Do you guys remember when everything regarding video games consoles used to be measured in terms of bits? It was so big that companies named consoles over how many bits it had (i.e. Nintendo 64, or the failed Sega 32X).
It was the most rudimentary system to measure how good your machine was and how much it would progress. The best thing is that you always knew where the future was headed. As each generation passed the amount of bits would be doubled.
The NES had 8 the SNES had 16 the PlayStation and the Saturn had 32 the Nintendo 64 was way ahead of its game with the 64 bits and then the Dreamcast came along with 128 bits. What happened after that, remained a mystery to me until this very day.
Why is it that for the longest time it was such a big deal, that video game giants used it as marketing and branding, and then suddenly nobody seemed to care anymore? How many bits does the Wii, PS3 and XBOX 360 have?

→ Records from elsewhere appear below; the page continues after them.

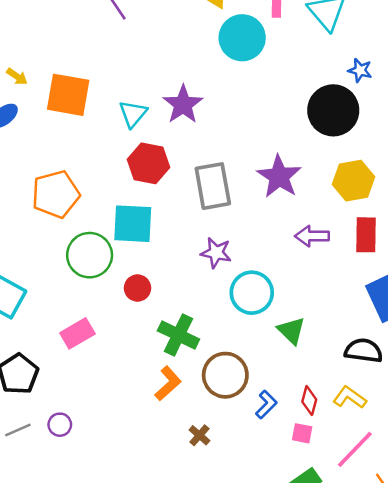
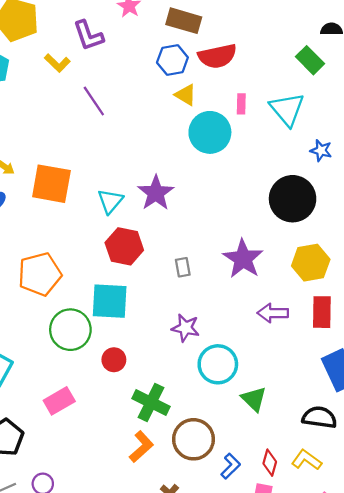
blue star: (360, 70) -> (321, 150), moved
gray rectangle: (213, 186) -> (183, 267), size x0.5

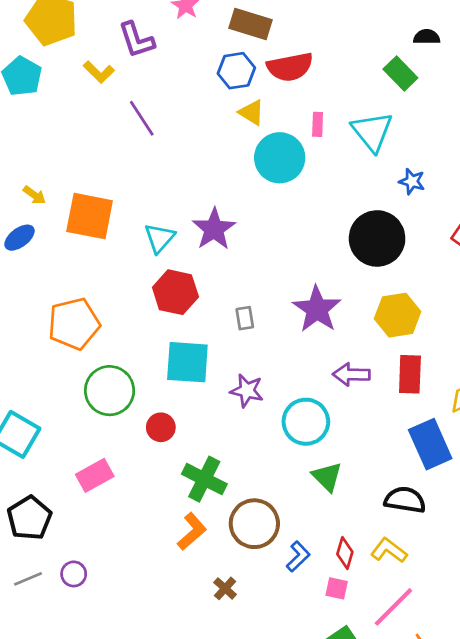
cyan square: (110, 301) -> (187, 362), moved
cyan circle: (218, 364) -> (306, 422), moved

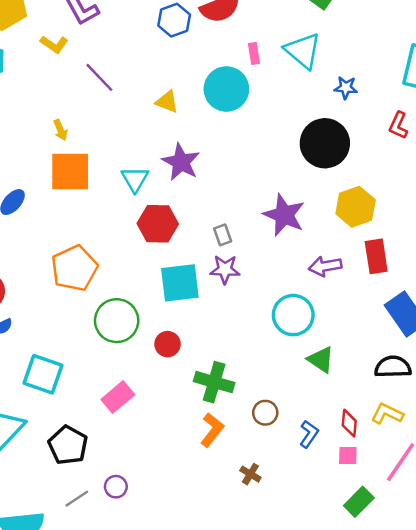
yellow triangle: (251, 113) -> (167, 102), moved
yellow arrow: (34, 195) -> (60, 130), moved, turned 42
purple star: (247, 391) -> (225, 269), moved
brown circle: (254, 524) -> (265, 413), size x0.6

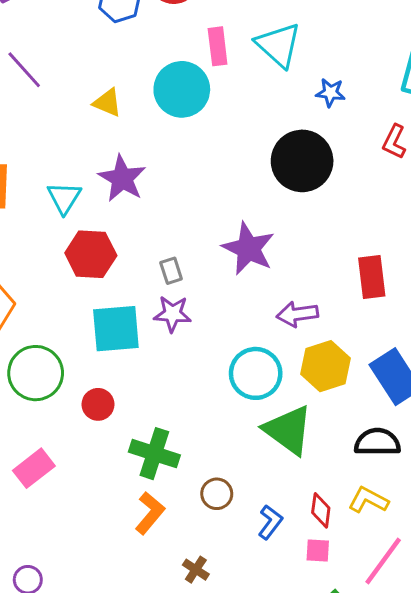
pink rectangle: (254, 53) -> (218, 46), size x1.4
yellow hexagon: (356, 207) -> (325, 366), moved
red rectangle: (376, 256) -> (372, 277), moved
green triangle: (321, 360) -> (288, 430), size x1.5

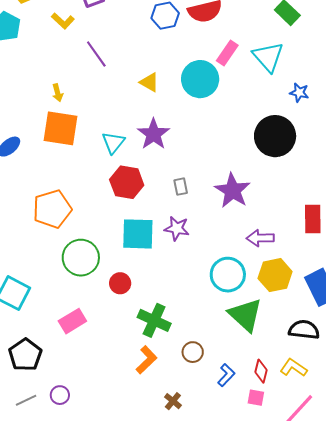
pink rectangle: (218, 46) -> (227, 53), turned 35
gray rectangle: (171, 271) -> (181, 187), moved

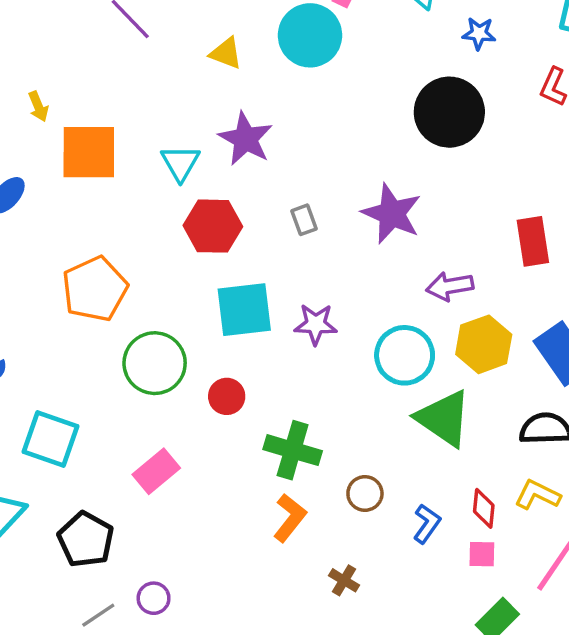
yellow arrow: (58, 93) -> (38, 106), moved
purple star: (177, 228) -> (316, 324), moved

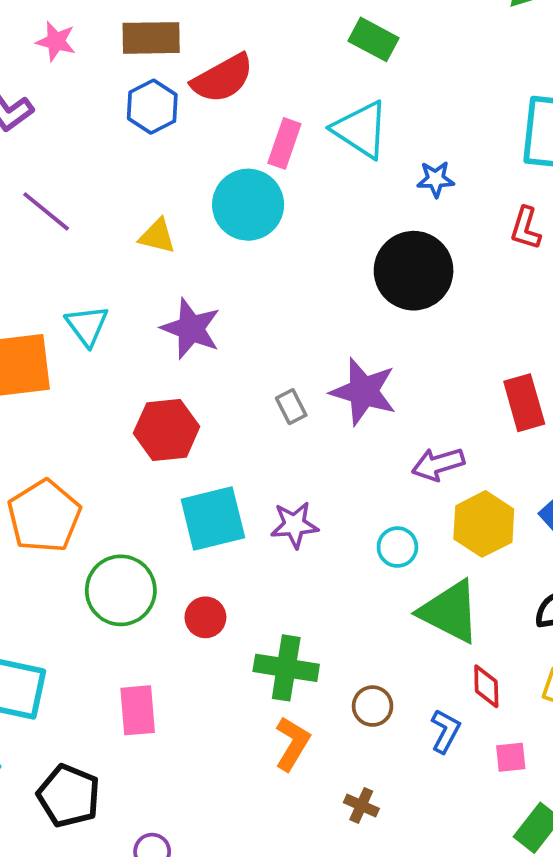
cyan triangle: (180, 163) -> (87, 326), moved
gray rectangle: (304, 220) -> (291, 407), moved
cyan circle: (405, 355) -> (397, 547), size x0.6
pink rectangle: (156, 471) -> (138, 710), turned -48
red diamond: (484, 508) -> (486, 686), moved

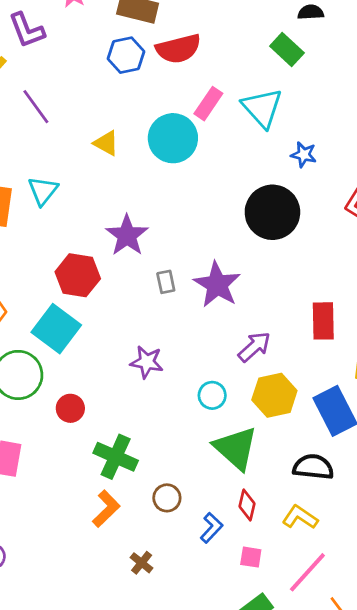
purple star: (191, 329) -> (127, 235), moved
purple arrow: (438, 464) -> (254, 347), turned 140
cyan square: (213, 518) -> (56, 329), moved, turned 36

Thanks to the guys at Insert Credit we got the following email from Sony. Apparently they were just as curious as I was and much more proactive so all credit goes to them.
"The PS3 is 128 bit, but it is more 128 bit than the others. The number of bits isn't really a very good measure anymore. To be honest, it hasn't been a good measure since PS1 days. That said...
Most single pieces of data fit in 32 or 64 bits. The benefit of 128 bits is that you can operate on 4 pieces of 32-bit data at the same time, which is called SIMD (Single Instruction, Multiple Data). This is only useful for data that needs the same operation on all 4 pieces, which is common in games for things such as 3D graphical transformations, physical simulation, collision detection, etc. 128-bits is the "sweet spot" of price and performance, so that is what everyone seems to have settled upon.
To get more power, people have instead now been moving to more processor cores. (PS3 has 8, Xbox 360 has 3, Wii has 1, PS2 had 1 + 2 special-purpose, Xbox had 1, etc).
For graphics, it is even trickier to explain. The biggest difference is that in the past, graphics chips were "fixed-function". Now, they are programmable. But people don't really talk about it in terms of bits; instead, they usually measure in terms of flops."
So there you have it, the bit wars are over and we were all concerned with things that did not really matter.
All the best,
P.S. Just to clarify everything (PS3 Xbox 360 and Wii) has 128 bits just like the Dreamcast(can't believe they stopped making consoles.)